Is Ghee a Healthy Fat for People with Autoimmune Disease?

I used to think the answer was a simple, “Yes.” After all, it’s promoted as being allergen-free and allowed on a number of healing protocols including The Whole 30, The Wahls Protocol and The GAPS Diet. When it’s made from organic and grass-fed butter, it’s nutrient-dense, containing many fat-soluble vitamins and beneficial fatty acids. In fact, when I did the Paleo Autoimmune Protocol (AIP) back in 2012, I never removed ghee from my diet, even though it is supposed to be excluded on the AIP. I’m a questioner, and I don’t follow rules that don’t make sense to me. I figured it’s allergen-free and nutrient-dense, so why skip it? However, over the years, more and more people reached out to me to share their negative experiences with ghee. Many had autoimmune reactions, even though the allergens were purportedly removed. They wanted to know what was happening. So did I. I did my own test, removing ghee from my diet for 60 days, fully expecting to be able to reintroduce it successfully. Instead, after eating just 1 tablespoon with dinner, my wrist flared for the first time in years. So, clearly my body identified ghee as dairy as well. What’s going on?
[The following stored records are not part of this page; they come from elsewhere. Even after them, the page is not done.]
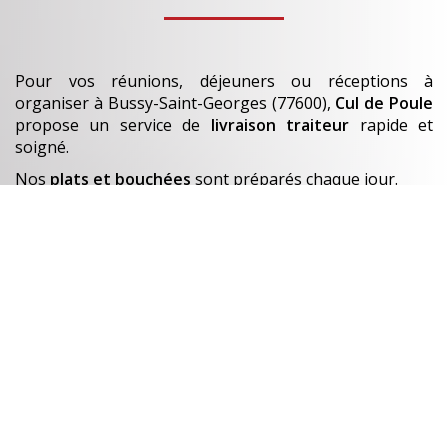
Pour vos réunions, déjeuners ou réceptions à
organiser
à Bussy-Saint-Georges (77600)
,
Cul de Poule
propose un service de
livraison traiteur
rapide et
soigné.
Nos
plats et bouchées
sont préparés chaque jour.
En savoir +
What is Ghee and How is It Made?

Butter is typically composed of 80% fat, 15% water and 5% milk solids (with some slight variation in those percentages from batch to batch). Those milk solids contain lactose (the sugar in dairy) and casein and whey (the proteins in dairy). It’s the milk solids that are usually responsible for an allergic, digestive or autoimmune reaction to dairy. Milk has the highest lactose concentration, and cheese has the highest casein concentration, but all dairy contains some of each.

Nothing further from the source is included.